Haley fece un respiro profondo. “Odierei vedere lui e i tipi come lui occupare questo ufficio e questo edificio, anche se si scopre che ha vinto davvero. Se fossi in lei, lo ostacolerei il più a lungo possibile.”

Susan annuì. Era quello che voleva sentire. Era ora di prepararsi alla battaglia. “Ottimo. Non terrò il discorso della sconfitta. Non ce ne andiamo da nessuna parte.”

Kurt Kimball sollevò una mano. “Susan, sarò d’accordo con qualsiasi cosa lei voglia fare, fin quando avrà presente le potenziali conseguenze di queste azioni.”

“Quali sono?”

Cominciò a enumerarle sulle dita, in quello che non sembrava un ordine specifico, come se fosse pronto a descriverne ciascuna come gli venivano in mente.

“Non sostenendo volontariamente la carica, sta rompendo una tradizione di due secoli. Verrà chiamata traditrice, usurpatrice, aspirante dittatrice, e probabilmente di peggio. Infrangerà la legge, e alla fine potrebbero esser mosse contro di lei delle accuse formali. Se non sorgono prove di brogli elettorali, lei farà la figura della vanesia e della sciocca. Potrebbe danneggiare il suo posto nei libri di storia – in questo momento ha una reputazione eccellente.”

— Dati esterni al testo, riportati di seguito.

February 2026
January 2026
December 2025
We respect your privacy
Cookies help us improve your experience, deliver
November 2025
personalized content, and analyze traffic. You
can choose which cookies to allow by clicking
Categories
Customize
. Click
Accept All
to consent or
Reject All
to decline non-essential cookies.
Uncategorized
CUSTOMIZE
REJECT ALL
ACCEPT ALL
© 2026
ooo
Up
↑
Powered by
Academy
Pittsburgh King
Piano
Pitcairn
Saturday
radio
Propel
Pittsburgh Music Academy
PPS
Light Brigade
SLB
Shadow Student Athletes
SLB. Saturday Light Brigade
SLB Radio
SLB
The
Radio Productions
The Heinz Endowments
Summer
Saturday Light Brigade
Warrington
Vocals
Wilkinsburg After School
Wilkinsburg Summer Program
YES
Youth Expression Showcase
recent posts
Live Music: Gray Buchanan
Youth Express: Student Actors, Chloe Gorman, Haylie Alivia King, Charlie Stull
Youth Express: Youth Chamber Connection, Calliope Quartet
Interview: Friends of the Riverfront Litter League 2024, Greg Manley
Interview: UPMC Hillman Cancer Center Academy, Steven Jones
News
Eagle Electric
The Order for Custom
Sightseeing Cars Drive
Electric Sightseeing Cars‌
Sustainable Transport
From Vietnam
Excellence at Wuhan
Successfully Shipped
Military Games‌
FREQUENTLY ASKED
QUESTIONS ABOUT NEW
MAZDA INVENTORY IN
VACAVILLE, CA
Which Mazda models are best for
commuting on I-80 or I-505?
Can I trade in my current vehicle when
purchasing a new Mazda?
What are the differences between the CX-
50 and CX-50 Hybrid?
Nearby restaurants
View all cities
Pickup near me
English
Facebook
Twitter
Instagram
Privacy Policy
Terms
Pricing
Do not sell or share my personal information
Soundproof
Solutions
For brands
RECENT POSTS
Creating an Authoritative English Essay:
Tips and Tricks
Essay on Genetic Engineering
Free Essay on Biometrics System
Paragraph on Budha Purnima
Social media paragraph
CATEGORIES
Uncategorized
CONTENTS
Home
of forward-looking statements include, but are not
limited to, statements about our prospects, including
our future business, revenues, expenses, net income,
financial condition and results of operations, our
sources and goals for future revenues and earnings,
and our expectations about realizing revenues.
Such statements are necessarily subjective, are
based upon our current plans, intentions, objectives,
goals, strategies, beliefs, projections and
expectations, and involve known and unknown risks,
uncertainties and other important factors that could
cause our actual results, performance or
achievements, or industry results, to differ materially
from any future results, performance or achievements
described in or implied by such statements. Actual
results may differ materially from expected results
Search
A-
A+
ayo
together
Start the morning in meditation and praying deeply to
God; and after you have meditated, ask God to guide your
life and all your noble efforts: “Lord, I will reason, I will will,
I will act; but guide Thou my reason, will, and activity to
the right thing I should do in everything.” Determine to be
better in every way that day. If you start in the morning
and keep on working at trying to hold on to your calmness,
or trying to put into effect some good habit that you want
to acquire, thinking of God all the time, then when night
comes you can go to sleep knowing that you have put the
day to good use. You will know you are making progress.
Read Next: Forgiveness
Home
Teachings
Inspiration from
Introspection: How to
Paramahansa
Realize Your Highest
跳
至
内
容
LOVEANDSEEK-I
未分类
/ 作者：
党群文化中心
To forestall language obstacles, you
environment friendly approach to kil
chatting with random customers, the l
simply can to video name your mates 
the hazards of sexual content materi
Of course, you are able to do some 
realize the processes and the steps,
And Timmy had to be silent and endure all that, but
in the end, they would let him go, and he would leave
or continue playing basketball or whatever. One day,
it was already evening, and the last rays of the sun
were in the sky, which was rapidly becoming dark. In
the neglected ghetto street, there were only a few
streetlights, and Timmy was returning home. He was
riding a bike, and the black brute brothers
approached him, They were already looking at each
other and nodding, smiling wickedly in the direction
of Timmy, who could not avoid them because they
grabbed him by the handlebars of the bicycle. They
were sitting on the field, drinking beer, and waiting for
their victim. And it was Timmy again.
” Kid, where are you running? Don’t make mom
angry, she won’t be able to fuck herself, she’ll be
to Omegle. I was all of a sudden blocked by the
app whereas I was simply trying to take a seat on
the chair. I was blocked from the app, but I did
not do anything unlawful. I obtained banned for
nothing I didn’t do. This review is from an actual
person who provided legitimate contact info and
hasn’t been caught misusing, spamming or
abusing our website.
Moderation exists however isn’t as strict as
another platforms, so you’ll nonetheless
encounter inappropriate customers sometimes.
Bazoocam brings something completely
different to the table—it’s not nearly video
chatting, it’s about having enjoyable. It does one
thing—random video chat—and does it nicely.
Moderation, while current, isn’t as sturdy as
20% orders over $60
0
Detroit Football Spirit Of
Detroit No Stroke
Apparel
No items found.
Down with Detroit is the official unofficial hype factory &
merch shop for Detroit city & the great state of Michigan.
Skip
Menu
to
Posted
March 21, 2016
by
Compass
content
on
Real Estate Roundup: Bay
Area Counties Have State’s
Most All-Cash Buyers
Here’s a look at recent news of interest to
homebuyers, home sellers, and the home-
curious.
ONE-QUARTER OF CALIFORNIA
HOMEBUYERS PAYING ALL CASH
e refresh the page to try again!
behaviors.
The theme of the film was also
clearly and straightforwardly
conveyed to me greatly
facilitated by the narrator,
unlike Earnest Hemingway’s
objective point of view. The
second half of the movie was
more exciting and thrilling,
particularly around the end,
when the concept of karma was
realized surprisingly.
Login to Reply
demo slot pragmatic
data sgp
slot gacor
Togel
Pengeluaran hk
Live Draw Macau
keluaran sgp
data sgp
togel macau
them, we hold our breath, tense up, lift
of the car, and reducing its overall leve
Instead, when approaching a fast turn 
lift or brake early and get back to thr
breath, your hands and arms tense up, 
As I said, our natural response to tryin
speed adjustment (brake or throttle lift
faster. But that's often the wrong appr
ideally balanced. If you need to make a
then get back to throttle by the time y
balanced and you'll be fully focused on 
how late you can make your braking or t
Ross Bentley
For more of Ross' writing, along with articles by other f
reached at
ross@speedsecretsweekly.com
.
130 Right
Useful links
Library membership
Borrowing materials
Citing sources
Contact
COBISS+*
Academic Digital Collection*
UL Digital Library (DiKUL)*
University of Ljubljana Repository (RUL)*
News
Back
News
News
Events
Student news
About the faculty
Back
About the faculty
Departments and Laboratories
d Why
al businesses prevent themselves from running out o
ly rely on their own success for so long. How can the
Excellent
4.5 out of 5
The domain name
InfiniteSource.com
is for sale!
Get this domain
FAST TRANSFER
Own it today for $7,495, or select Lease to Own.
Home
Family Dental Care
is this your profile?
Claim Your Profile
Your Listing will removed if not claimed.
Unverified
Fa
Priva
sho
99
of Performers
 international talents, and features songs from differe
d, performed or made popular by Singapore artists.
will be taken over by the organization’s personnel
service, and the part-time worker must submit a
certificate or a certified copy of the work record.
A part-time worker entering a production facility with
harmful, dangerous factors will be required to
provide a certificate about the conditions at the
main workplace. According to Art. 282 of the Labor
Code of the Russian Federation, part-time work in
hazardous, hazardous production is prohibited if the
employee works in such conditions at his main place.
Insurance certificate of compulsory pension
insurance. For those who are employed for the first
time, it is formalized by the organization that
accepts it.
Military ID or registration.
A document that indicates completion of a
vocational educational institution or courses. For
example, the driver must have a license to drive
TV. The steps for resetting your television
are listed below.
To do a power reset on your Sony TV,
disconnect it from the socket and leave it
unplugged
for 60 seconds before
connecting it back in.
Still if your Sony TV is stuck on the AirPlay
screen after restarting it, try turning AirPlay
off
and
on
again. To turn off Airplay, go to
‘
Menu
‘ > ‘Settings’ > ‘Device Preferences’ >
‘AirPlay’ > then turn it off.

Adesso sollevò la mano Susan.

“Kurt, comprendo le conseguenze,” disse, e fece un respiro profondo.

“E io dico, portiamole in scena.”

CAPITOLO QUATTRO

11 novembre

16:15 ora della costa orientale

Cimitero di Mount Carmel

Reston, Virginia

Una sola rosa rossa, appena recisa, giaceva sull’erba marrone. Luke fissò il nome e l’epitaffio incisi sul marmo nero luccicante.

REBECCA ST. JOHN

Vivere, ridere, amare.

La tetra giornata uggiosa stava già svanendo e arrivava la sera. Sentì un brivido attraversalo. Era stanchissimo per il lungo viaggio di ritorno all’est. Si era anche rasato, aveva i capelli corti – non era più protetto dal freddo dalla criniera ispida. Distolse lo sguardo dalla pietra e guardò il cimitero, righe su righe di lapidi che coprivano i pendii tondeggianti in una zona tranquilla dei sobborghi di Washington DC.

Sollevò lo sguardo sul cielo grigio piombo. Quando si erano sposati, Becca aveva preso il suo cognome. Apparentemente aveva scelto di scendere nella tomba con il suo cognome da nubile. La cosa lo aveva bruciato, nel profondo. La loro rottura era stata completa. Quasi agitò il pugno contro il cielo, contro Becca, ovunque si trovasse adesso.

La odiava? No. Però lo aveva fatto arrabbiare moltissimo. Lo aveva incolpato di tutto ciò che era andato male nel loro matrimonio, fino a includere la sua stessa morte di cancro.